Через день она принесла мое белье. И опять у меня было чувство неловкости, стеснения при мысли, что эта девушка стирает мое белье, и я старался как-нибудь загладить мою вину перед нею разными разговорами, в которые, правду сказать, не очень-то привык пускаться с людьми… простого звания. Странно мне самому это было! Ведь столько раз приходилось мне иметь дела… и разные отношения… Мало ли что бывало в моей жизни, начиная с ранней юности! Но все это было как-то по-другому, куда проще. А тут я втягивался в какие-то психологии! И я находил темы для серьезных разговоров, рассказывал ей о том и другом. Она слушала внимательно, с оживлением, и раз — я ей рассказал что-то смешное — засмеялась, так славно, доверчиво засмеялась! Я ей задавал кое-какие вопросы о ее жизни.
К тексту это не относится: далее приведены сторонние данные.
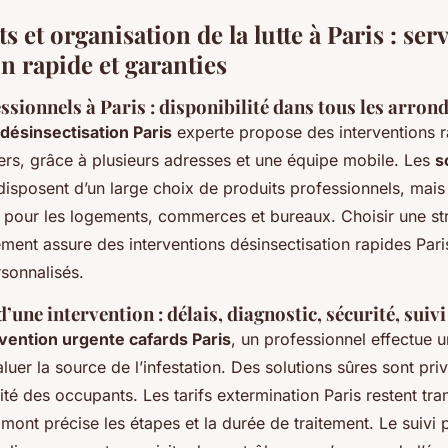
s et organisation de la lutte à Paris : serv
n rapide et garanties
ssionnels à Paris : disponibilité dans tous les arro
désinsectisation Paris
experte propose des interventions 
iers, grâce à plusieurs adresses et une équipe mobile. Les
s
isposent d’un large choix de produits professionnels, mai
te pour les logements, commerces et bureaux. Choisir une st
ment assure des interventions désinsectisation rapides Pari
rsonnalisés.
une intervention : délais, diagnostic, sécurité, suivi
rvention urgente cafards Paris
, un professionnel effectue 
aluer la source de l’infestation. Des solutions sûres sont pri
rité des occupants. Les tarifs extermination Paris restent tra
amont précise les étapes et la durée de traitement. Le suivi 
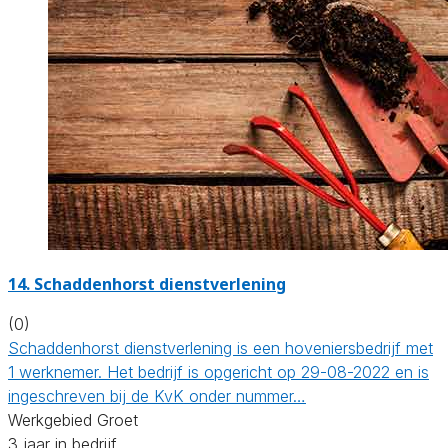
14.
Schaddenhorst dienstverlening
(0)
Schaddenhorst dienstverlening is een hoveniersbedrijf met
1 werknemer. Het bedrijf is opgericht op 29-08-2022 en is
ingeschreven bij de KvK onder nummer…
Werkgebied Groet
3 jaar in bedrijf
Но в жизни ее все было так несложно, — и, слушая ее, я особенно не вникал, особенно даже не расспрашивал ее, невольно боясь, что вот-вот станет скучно слушать. Она была дочь подгородного однодворца, полу-русская полу-хохлушка, но рано осиротела, жила с детства у тетки-мещанки и училась одно время в городском училище. Потом и тетка умерла. И училища она не кончила, читала и писала плохо. Я ей раз предложил книгу, — какая у меня нашлась, «Обломова», кажется, или «Обрыв». Она не осилила, скоро принесла мне обратно, говоря, что боится задержать. Но все, что я ей рассказывал — из жизни, кое-что из книг, она понимала и сама много расспрашивала, и очень толково… Впрочем, я вдаюсь в подробности, а от главного словно как-то удаляюсь невольно!.. Как мы все склонны плутовать перед собой!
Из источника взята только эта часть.